The U.S. government began issuing Social Security numbers in 1936. Nearly 454 million different numbers have been issued, according to the Social Security Administration. Supplanting such an ingrained apparatus would not happen over night. The original intent was to track U.S. workers’ earning to determine their Social Security benefits. But the rise of computers, government agencies and companies found new uses for the number, which gradually grew into a national identifier.

Over the decades, the Social Security number became valuable for what could be gained by stealing it, said Bruce Schneier, a fellow at Harvard’s Kennedy School of Government.
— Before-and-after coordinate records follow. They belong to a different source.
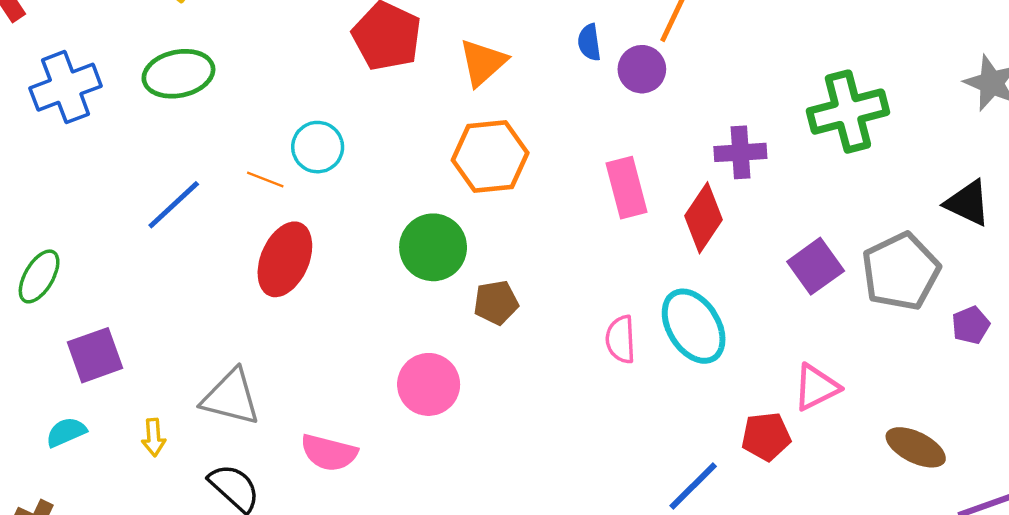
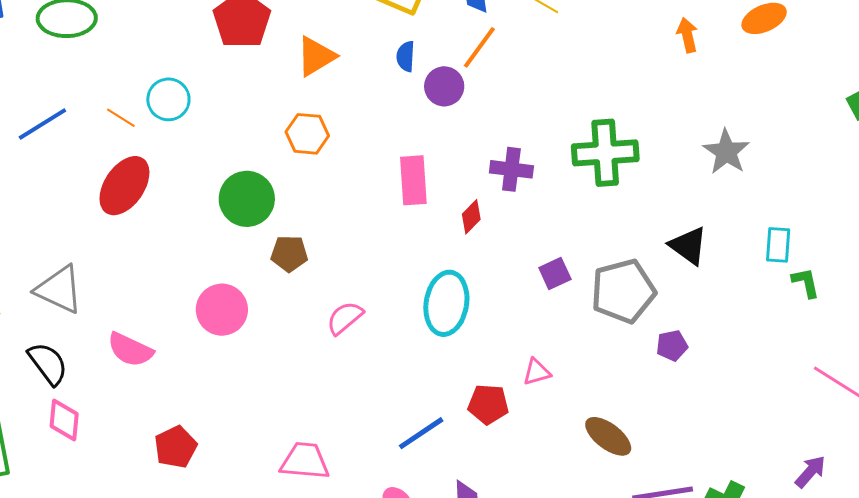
orange hexagon: (490, 156) -> (307, 134), size x0.7
red diamond: (704, 218) -> (471, 217), size x0.6
purple square: (816, 266) -> (555, 274), size x0.7
cyan ellipse: (694, 326) -> (446, 303), turned 30
pink semicircle: (621, 339) -> (345, 318), moved, turned 42
pink triangle: (816, 387) -> (537, 372), size x0.7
It was the only number available to identify a person and became the standard used for everything from confirming someone at the doctor’s office to school.

Akin to Infrastructure

“They appeared at an age when we didn’t have other numbers,” Schneier said in an interview. “Think of this as part of our aging infrastructure” from roads and bridges to communications. “Sooner or later we as a society need to fix our aging infrastructure.”

He pointed to India’s wide-scale rollout of the Aadhaar card, a unique number provided to citizens after collecting their biometric information -- fingerprints and an iris scan -- along with demographic details, to almost 1.2 billion people. In the U.S., a more secure system could be designed, “but magic math costs money,” he said.

Making any chances to the current system, including replacing numbers entirely or restricting who can use them, would likely require an act of Congress, according to Marc Rotenberg, executive director of the Electronic Privacy Information Center in Washington, which advocates for limiting the use of Social Security numbers.